Regulator of G-protein signaling 17 is a protein that in humans is encoded by the RGS17 gene.

== Function ==

This gene encodes a member of the regulator of G-protein signaling family. This protein contains a conserved, 120 amino acid motif called the RGS domain and a cysteine-rich region. The protein attenuates the signaling activity of G-proteins by binding to activated, GTP-bound G alpha subunits and acting as a GTPase activating protein (GAP), increasing the rate of conversion of the GTP to GDP. This hydrolysis allows the G alpha subunits to bind G beta/gamma subunit heterodimers, forming inactive G-protein heterotrimers, thereby terminating the signal. Along with RGS4, RGS9 and RGS14, RGS17 plays an important role in termination of signalling by mu opioid receptors and development of tolerance to opioid analgesic drugs.

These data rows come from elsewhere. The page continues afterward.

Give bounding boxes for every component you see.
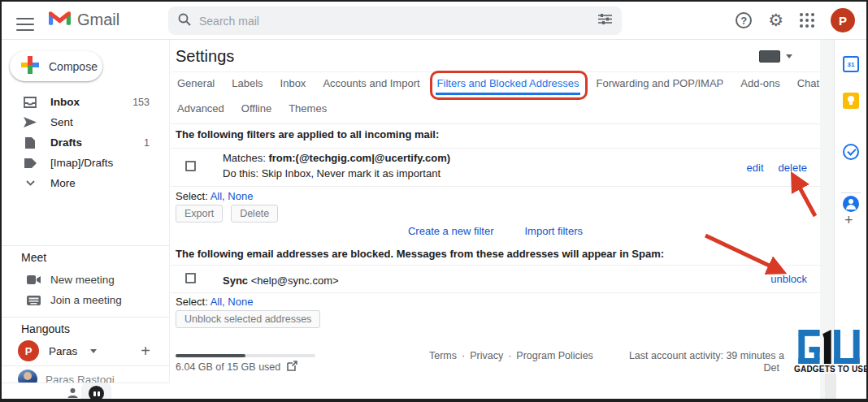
tab-advanced[interactable]: Advanced [177, 102, 224, 115]
header-actions: ? ⚙ P [736, 8, 855, 32]
unblock-selected-button[interactable]: Unblock selected addresses [176, 310, 320, 328]
tab-accounts-import[interactable]: Accounts and Import [323, 77, 419, 89]
sidebar-item-drafts[interactable]: Drafts 1 [2, 132, 169, 153]
inbox-icon [23, 97, 37, 108]
tab-forwarding-pop-imap[interactable]: Forwarding and POP/IMAP [596, 77, 723, 89]
compose-label: Compose [49, 60, 98, 73]
matches-value: from:(@techgig.com|@ucertify.com) [268, 152, 450, 164]
tab-filters-blocked-addresses[interactable]: Filters and Blocked Addresses [437, 77, 579, 89]
tab-offline[interactable]: Offline [241, 102, 271, 115]
blocked-heading: The following email addresses are blocke… [176, 248, 664, 260]
sidebar-divider [2, 245, 170, 246]
import-filters-link[interactable]: Import filters [524, 225, 583, 237]
gmail-settings-window: Gmail ? ⚙ P [0, 0, 868, 402]
calendar-icon[interactable]: 31 [843, 56, 859, 72]
footer-links: Terms · Privacy · Program Policies [429, 350, 593, 361]
storage-bar-fill [176, 354, 245, 357]
new-meeting-label: New meeting [50, 274, 115, 286]
new-meeting-item[interactable]: New meeting [2, 270, 170, 290]
meet-section-title: Meet [21, 251, 46, 264]
tab-general[interactable]: General [177, 77, 215, 89]
storage-text: 6.04 GB of 15 GB used [176, 361, 280, 373]
input-tools-icon [759, 50, 780, 63]
search-options-icon[interactable] [598, 13, 612, 28]
label-tag-icon [23, 158, 37, 168]
caret-down-icon[interactable] [90, 349, 97, 353]
hangouts-chat-icon[interactable] [89, 386, 104, 401]
gmail-logo[interactable]: Gmail [49, 10, 119, 30]
hangouts-user-label: Paras [49, 345, 77, 357]
blocked-sender-email: <help@sync.com> [251, 274, 339, 287]
blocked-sender-name: Sync [223, 274, 248, 287]
search-bar[interactable] [168, 6, 622, 35]
folder-nav: Inbox 153 Sent Drafts 1 [Imap]/Drafts Mo… [2, 92, 169, 193]
compose-button[interactable]: Compose [10, 51, 102, 81]
tab-themes[interactable]: Themes [289, 102, 327, 115]
privacy-link[interactable]: Privacy [470, 350, 503, 361]
sent-label: Sent [50, 116, 150, 128]
sidebar-footer [2, 383, 170, 402]
inbox-count: 153 [132, 97, 150, 108]
drafts-icon [23, 137, 37, 149]
filter-links: Create a new filter Import filters [171, 225, 820, 237]
export-button[interactable]: Export [176, 205, 223, 223]
hamburger-menu-icon[interactable] [16, 14, 34, 27]
storage-bar [176, 354, 315, 357]
new-conversation-plus-icon[interactable]: + [141, 342, 150, 361]
tab-filters-label: Filters and Blocked Addresses [437, 77, 579, 89]
join-meeting-label: Join a meeting [50, 294, 122, 306]
hangouts-user-row[interactable]: P Paras + [2, 339, 170, 363]
blocked-row-checkbox[interactable] [185, 273, 196, 283]
google-apps-icon[interactable] [800, 13, 814, 28]
tab-inbox[interactable]: Inbox [280, 77, 306, 89]
sidebar-item-sent[interactable]: Sent [2, 112, 169, 132]
blocked-row-actions: unblock [770, 273, 807, 285]
input-tools-selector[interactable] [759, 50, 792, 63]
select-all-link[interactable]: All, [210, 190, 225, 202]
account-avatar[interactable]: P [831, 8, 855, 32]
divider [171, 123, 820, 124]
hangouts-section-title: Hangouts [21, 322, 70, 335]
get-add-ons-plus-icon[interactable]: + [844, 212, 853, 229]
select-none-link[interactable]: None [228, 296, 253, 308]
delete-link[interactable]: delete [779, 162, 807, 174]
sidebar-item-imap-drafts[interactable]: [Imap]/Drafts [2, 153, 169, 173]
panel-divider [841, 192, 861, 193]
create-new-filter-link[interactable]: Create a new filter [408, 225, 494, 237]
details-link[interactable]: Det [764, 362, 779, 374]
watermark-brand-text: GADGETS TO USE [794, 365, 868, 374]
tab-labels[interactable]: Labels [232, 77, 263, 89]
search-input[interactable] [199, 15, 598, 28]
page-title: Settings [176, 47, 234, 66]
edit-link[interactable]: edit [747, 162, 764, 174]
sidebar-item-inbox[interactable]: Inbox 153 [2, 92, 169, 112]
contacts-person-icon[interactable] [67, 387, 79, 402]
settings-gear-icon[interactable]: ⚙ [768, 12, 783, 28]
sent-icon [23, 117, 37, 128]
keep-icon[interactable] [843, 93, 859, 109]
divider [171, 148, 820, 149]
active-tab-underline [436, 93, 581, 95]
delete-button[interactable]: Delete [231, 205, 278, 223]
gadgets-to-use-watermark: GADGETS TO USE [794, 330, 868, 383]
help-icon[interactable]: ? [736, 12, 752, 28]
filter-row-actions: edit delete [747, 162, 807, 174]
terms-link[interactable]: Terms [429, 350, 457, 361]
mail-sidebar: Compose Inbox 153 Sent Drafts 1 [Imap]/D… [2, 40, 170, 402]
unblock-link[interactable]: unblock [770, 273, 807, 285]
separator: · [462, 350, 465, 361]
gmail-wordmark: Gmail [77, 11, 119, 29]
join-meeting-item[interactable]: Join a meeting [2, 290, 170, 310]
filter-row-checkbox[interactable] [185, 161, 196, 171]
sidebar-item-more[interactable]: More [2, 173, 169, 193]
hangouts-avatar: P [18, 340, 39, 361]
tasks-icon[interactable] [843, 144, 859, 160]
program-policies-link[interactable]: Program Policies [516, 350, 592, 361]
imap-drafts-label: [Imap]/Drafts [50, 157, 150, 169]
search-icon[interactable] [178, 13, 191, 29]
select-none-link[interactable]: None [228, 190, 253, 202]
contacts-icon[interactable] [843, 196, 859, 212]
select-all-link[interactable]: All, [210, 296, 225, 308]
external-link-icon[interactable] [287, 361, 297, 374]
tab-add-ons[interactable]: Add-ons [740, 77, 779, 89]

== Clinical significance ==

RGS17 is a putative lung cancer susceptibility gene in the lung cancer associated locus on chromosome 6q in humans. RGS17 is overexpressed in lung and prostate cancers, induces cAMP production, CREB phosphorylation and CREB responsive gene expression[2]. Expression of RGS17 is required for maintenance of proliferation in lung tumor cell lines.